> Instructions for the task
Write out again only the lines running from the one that contains "Статьи и обзоры" to the end of the records below, including both the first and the last.

> Dataset records
********************

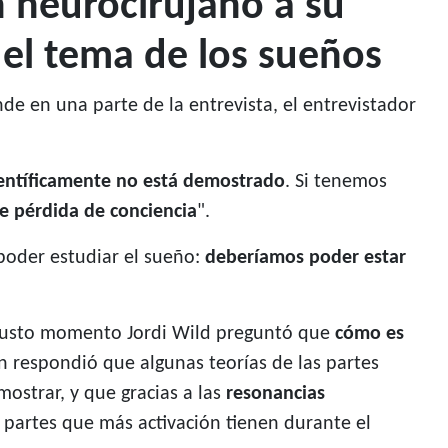
n neurocirujano a su
 el tema de los sueños
de en una parte de la entrevista, el entrevistador
entíficamente no está demostrado
. Si tenemos
de pérdida de conciencia
".
poder estudiar el sueño:
deberíamos poder estar
e justo momento Jordi Wild preguntó que
cómo es
ín respondió que algunas teorías de las partes
mostrar, y que gracias a las
resonancias
partes que más activación tienen durante el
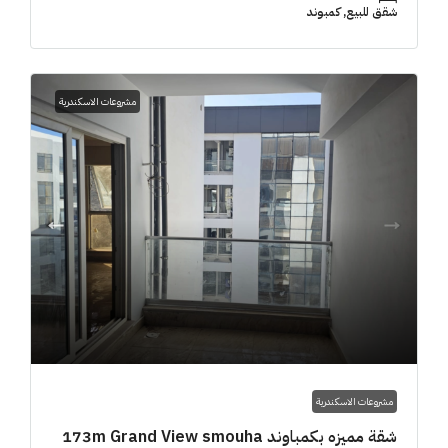
شقق للبيع, كمبوند
مشروعات الاسكندرية
مشروعات الاسكندرية
شقة مميزه بكمباوند 173m Grand View smouha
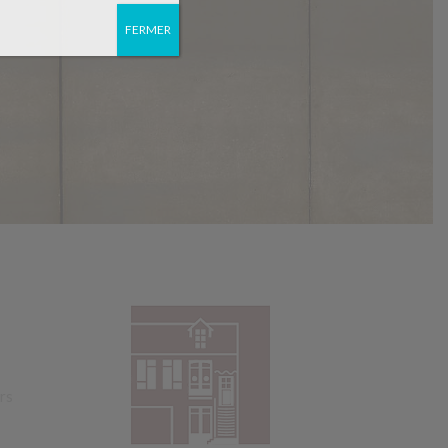
FERMER
rs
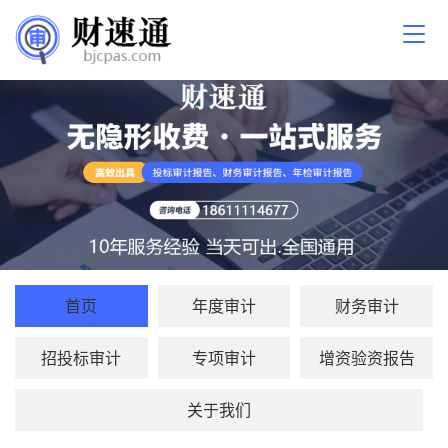
首页
年度审计
财务审计
招投标审计
专项审计
增资验资报告
关于我们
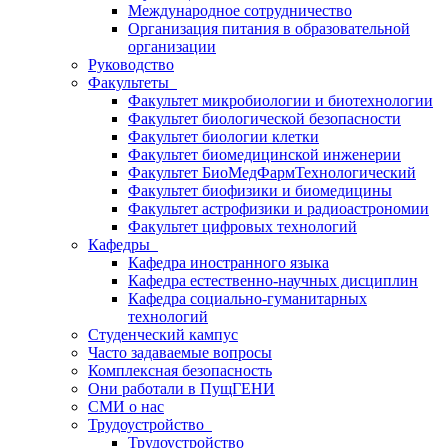
Международное сотрудничество
Организация питания в образовательной
организации
Руководство
Факультеты
Факультет микробиологии и биотехнологии
Факультет биологической безопасности
Факультет биологии клетки
Факультет биомедицинской инженерии
Факультет БиоМедФармТехнологический
Факультет биофизики и биомедицины
Факультет астрофизики и радиоастрономии
Факультет цифровых технологий
Кафедры
Кафедра иностранного языка
Кафедра естественно-научных дисциплин
Кафедра социально-гуманитарных
технологий
Студенческий кампус
Часто задаваемые вопросы
Комплексная безопасность
Они работали в ПущГЕНИ
СМИ о нас
Трудоустройство
Трудоустройство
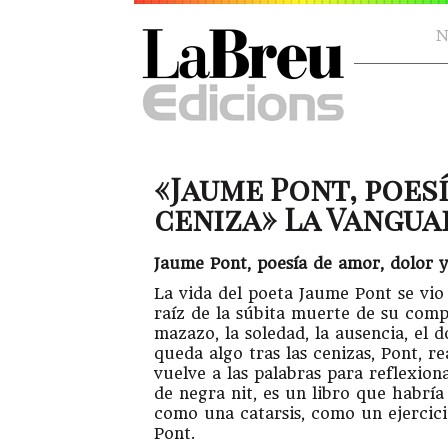
N
«Jaume Pont, poes
ceniza» La Vanguard
Jaume Pont, poesía de amor, dolor y
La vida del poeta Jaume Pont se vi
raíz de la súbita muerte de su comp
mazazo, la soledad, la ausencia, el d
queda algo tras las cenizas, Pont, r
vuelve a las palabras para reflexiona
de negra nit, es un libro que habría
como una catarsis, como un ejercici
Pont.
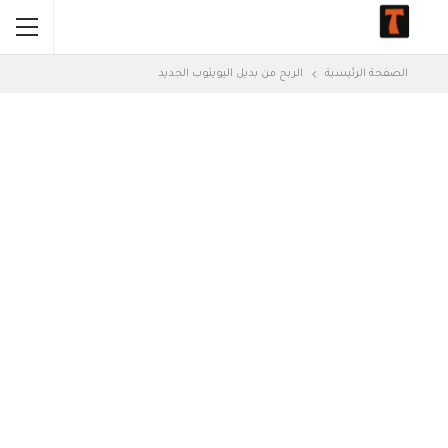
الصفحة الرئيسية
الربح من بديل اليويتوب الجديد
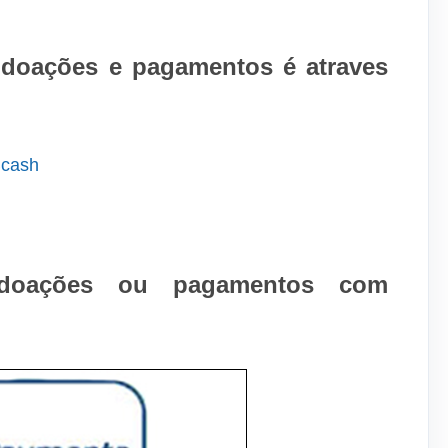
r doações e pagamentos é atraves
 doações ou pagamentos com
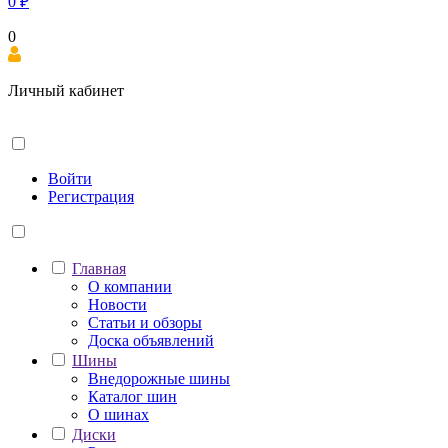
0
₽
0
Личный кабинет
Войти
Регистрация
Главная
О компании
Новости
Статьи и обзоры
Доска объявлений
Шины
Внедорожные шины
Каталог шин
О шинах
Диски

********************

> Exercise output
Статьи и обзоры
Доска объявлений
Шины
Внедорожные шины
Каталог шин
О шинах
Диски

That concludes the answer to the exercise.